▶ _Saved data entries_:
--------

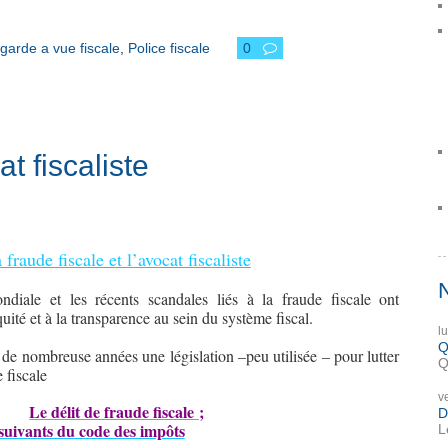
garde a vue fiscale
,
Police fiscale
0
at fiscaliste
 fraude fiscale et l’avocat fiscaliste
iale et les récents scandales liés à la fraude fiscale ont
uité et à la transparence au sein du système fiscal.
l
Q
de nombreuse années une législation –peu utilisée – pour lutter
Q
 fiscale
v
Le délit de fraude fiscale ;
D
 suivants du code des impôts
L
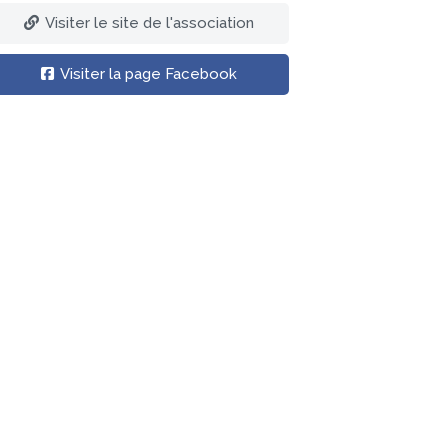
Visiter le site de l'association
Visiter la page Facebook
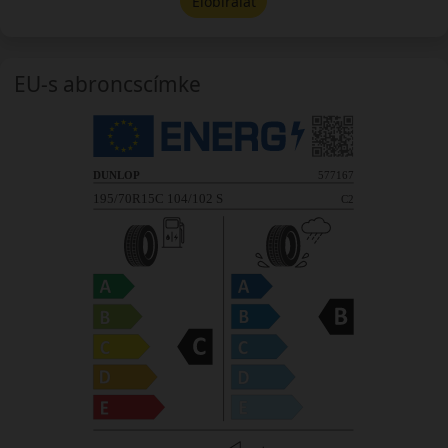
Előbírálat
EU-s abroncscímke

--------

▶ _PROBLEM TO WORK ON_: Output all the records above again exactly, with the pictures dropped.

▶ _FINISHED EXERCISE_:
garde a vue fiscale
,
Police fiscale
0
at fiscaliste
 fraude fiscale et l’avocat fiscaliste
iale et les récents scandales liés à la fraude fiscale ont
uité et à la transparence au sein du système fiscal.
l
Q
de nombreuse années une législation –peu utilisée – pour lutter
Q
 fiscale
v
Le délit de fraude fiscale ;
D
 suivants du code des impôts
L
Visiter le site de l'association
Visiter la page Facebook
Előbírálat
EU-s abroncscímke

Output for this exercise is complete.